A major triumph in efforts to combat leishmaniasis was achieved in 2013 with the implementation of SisLeish. That year, for the first time, the Americas had a system that allows for searching for and consolidating homogeneous, comparable, high-quality data on leishmaniasis, providing health professionals and facilitators with the epidemiologic information and analyses needed for understanding the status of the disease in the Americas, sharing information, and enabling the countries to conduct joint control activities.
SisLeish helps facilitate individual and comparative analyses of leishmaniasis at different geographic levels, and allows for periodic tracking of cases. These analytical studies have proven valuable for formulating methodology proposals and generating an adjusted stratification of the areas at risk. To date, 17 countries have joined the system, aiding efforts to control leishmaniasis and fostering its inclusion in government public health programs.
Mexico’s experience with cutaneous, mucosal (mucocutaneous) leishmaniasis is particularly notable. Between 2009 and 2012, the state of Oaxaca reported an up to 26-fold increase in the number of new leishmaniasis cases. In response, Mexico orchestrated a social mobilization campaign that focused on creating awareness about the importance of timely diagnosis and treatment of new cases, training of health unit medical personnel, and efforts to increase the population’s knowledge about the disease as well as its social stigma. The intervention reached the community of Matías Romero, the state’s most heavily affected municipality, in the form of an intensive leishmaniasis campaign, in which education and health officials, along with the media, transmitted messages on leishmaniasis aimed at the general public.

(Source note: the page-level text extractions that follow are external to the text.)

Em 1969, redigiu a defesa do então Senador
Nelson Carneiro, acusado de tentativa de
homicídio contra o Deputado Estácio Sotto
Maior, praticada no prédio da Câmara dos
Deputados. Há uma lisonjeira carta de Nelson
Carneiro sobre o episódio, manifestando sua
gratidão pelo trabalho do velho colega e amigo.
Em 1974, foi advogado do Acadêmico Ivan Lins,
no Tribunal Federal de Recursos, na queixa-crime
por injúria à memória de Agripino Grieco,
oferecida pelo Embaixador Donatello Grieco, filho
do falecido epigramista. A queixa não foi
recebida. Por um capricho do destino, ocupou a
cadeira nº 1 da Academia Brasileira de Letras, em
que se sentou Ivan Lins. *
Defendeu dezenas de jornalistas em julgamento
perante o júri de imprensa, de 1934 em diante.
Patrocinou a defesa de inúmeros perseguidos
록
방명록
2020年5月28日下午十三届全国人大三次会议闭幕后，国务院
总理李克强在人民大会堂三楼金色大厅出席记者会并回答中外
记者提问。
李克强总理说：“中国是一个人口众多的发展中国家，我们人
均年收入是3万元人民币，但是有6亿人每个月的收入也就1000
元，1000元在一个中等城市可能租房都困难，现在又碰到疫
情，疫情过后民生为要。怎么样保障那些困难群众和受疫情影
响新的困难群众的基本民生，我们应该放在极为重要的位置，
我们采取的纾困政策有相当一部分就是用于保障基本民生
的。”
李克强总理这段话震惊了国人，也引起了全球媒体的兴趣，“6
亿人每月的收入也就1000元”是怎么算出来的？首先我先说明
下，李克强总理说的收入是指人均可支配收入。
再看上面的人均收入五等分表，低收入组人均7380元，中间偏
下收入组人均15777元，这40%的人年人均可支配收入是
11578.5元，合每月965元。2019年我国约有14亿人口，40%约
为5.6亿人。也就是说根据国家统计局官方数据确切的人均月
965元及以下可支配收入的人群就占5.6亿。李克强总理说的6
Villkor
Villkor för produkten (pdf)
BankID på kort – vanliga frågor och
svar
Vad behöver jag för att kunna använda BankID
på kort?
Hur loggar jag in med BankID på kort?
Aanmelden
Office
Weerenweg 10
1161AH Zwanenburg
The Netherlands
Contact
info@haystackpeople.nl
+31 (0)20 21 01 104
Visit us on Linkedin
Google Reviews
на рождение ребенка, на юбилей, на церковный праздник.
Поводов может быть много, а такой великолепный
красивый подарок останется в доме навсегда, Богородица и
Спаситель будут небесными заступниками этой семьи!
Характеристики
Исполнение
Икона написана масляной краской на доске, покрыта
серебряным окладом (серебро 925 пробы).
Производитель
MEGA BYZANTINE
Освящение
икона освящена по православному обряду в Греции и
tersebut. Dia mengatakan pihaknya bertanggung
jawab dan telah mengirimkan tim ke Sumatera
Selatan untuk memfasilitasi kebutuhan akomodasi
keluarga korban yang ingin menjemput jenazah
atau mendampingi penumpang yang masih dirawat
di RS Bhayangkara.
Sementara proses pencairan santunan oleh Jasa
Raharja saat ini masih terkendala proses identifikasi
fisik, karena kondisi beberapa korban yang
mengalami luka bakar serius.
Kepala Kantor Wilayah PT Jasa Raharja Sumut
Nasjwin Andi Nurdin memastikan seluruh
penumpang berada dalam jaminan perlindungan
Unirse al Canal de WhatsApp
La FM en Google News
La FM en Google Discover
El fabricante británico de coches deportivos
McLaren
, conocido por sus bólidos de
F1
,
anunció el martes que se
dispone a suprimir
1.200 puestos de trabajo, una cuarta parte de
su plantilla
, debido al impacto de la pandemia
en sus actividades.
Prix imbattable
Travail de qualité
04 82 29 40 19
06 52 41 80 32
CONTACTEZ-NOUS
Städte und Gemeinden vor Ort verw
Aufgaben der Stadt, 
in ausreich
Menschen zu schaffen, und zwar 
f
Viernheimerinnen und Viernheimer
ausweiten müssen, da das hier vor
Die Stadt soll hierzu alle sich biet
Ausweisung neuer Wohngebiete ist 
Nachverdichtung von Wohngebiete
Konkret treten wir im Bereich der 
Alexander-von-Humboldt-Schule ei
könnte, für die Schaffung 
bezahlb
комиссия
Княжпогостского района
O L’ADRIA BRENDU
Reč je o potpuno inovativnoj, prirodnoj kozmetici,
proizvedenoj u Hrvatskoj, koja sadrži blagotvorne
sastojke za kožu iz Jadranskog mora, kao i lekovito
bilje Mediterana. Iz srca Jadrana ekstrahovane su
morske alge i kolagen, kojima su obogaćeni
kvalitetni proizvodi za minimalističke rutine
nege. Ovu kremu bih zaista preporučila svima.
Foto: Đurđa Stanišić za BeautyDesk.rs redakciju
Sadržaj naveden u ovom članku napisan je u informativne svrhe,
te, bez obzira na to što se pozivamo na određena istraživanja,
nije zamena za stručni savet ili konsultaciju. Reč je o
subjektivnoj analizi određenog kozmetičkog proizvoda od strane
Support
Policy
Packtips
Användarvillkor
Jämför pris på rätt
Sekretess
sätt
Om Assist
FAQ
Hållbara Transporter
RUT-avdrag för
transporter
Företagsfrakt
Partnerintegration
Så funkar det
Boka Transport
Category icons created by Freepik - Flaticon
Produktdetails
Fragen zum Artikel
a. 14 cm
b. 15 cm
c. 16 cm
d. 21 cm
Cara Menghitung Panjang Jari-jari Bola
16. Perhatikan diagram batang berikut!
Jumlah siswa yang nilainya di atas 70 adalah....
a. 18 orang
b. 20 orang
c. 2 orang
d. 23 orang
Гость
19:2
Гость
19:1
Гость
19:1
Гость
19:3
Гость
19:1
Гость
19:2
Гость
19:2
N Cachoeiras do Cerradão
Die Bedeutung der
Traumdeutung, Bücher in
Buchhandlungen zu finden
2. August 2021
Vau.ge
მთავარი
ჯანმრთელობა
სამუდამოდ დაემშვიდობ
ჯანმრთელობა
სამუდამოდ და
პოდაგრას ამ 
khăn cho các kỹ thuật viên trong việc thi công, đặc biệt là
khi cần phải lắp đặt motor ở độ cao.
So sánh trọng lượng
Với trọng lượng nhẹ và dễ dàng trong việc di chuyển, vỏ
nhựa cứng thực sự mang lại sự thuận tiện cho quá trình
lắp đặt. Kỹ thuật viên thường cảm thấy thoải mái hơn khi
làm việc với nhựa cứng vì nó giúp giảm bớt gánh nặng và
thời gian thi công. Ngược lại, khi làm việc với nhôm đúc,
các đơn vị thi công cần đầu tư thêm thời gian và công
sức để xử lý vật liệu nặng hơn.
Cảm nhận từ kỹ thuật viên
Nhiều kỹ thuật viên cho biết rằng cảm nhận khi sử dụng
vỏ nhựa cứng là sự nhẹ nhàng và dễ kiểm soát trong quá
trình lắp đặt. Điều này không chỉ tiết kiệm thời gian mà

As a result of the campaign, which took place May 27–31, 2013, nearly 100 people with probable cases of leishmaniasis visited PHC facilities; 60 blood and tissue samples were taken; and 160 health workers were trained. The samples identified 30 cases of cutaneous leishmaniasis, and all cases received treatment. “Some lesions in cutaneous and mucosal leishmaniasis extend to the nose or mouth, and the cartilage disintegrates until a cavity is formed; these people suffer greatly from the disfigurement and the stigma associated with it, covering their faces with handkerchiefs. With early diagnosis and treatment, this does not need to happen,” explained Ana Nilce Elkhoury, PAHO/WHO Regional Advisor on Leishmaniasis.
Colombia’s efforts to combat visceral leishmaniasis are another model for fighting the disease in and around cities, where it is increasingly common as a result of the insect that disseminates it adapting to the urban environment, and the presence of infected dogs inside and outside of dwellings.
In May 2012, seven cases of visceral leishmaniasis were found in the municipality of Neiva (department of Huila), a location distinctive for harboring some 25,000 stray dogs. After the outbreak was detected, the national authorities, with the support of PAHO/WHO, led an investigation of the focus, defined the risk zone, and determined what actions to take. These efforts confirmed that the disease had been present in the infected individuals for an average of 17 months. The disease can be fatal if not treated in time; in this case the patients suffered from fever, enlarged livers and spleens, prostration, and diarrhea. All sick individuals were hospitalized and given proper treatment. Despite the complications and strong side effects of the treatment, the patients did well, were monitored for their medical progress, and, over the following months, were cured.
In the 2012 outbreak, 72% of cases involved women living in houses with precarious conditions, such as crowding, lack of water, and lack of garbage disposal services. To help solve these problems, traps were set to catch the vector. In addition, more than 1,000 canine blood samples were collected in the area, of which 4% proved positive for visceral leishmaniasis. These strategies were complemented with vector control efforts that employed insecticides, pruning of shrubs, removal of organic material, and activities to help educate the community about the disease and how to prevent it.
Thanks to this comprehensive package of measures, and the active participation of the population of Neiva, the outbreak was controlled and no new cases emerged in the following year.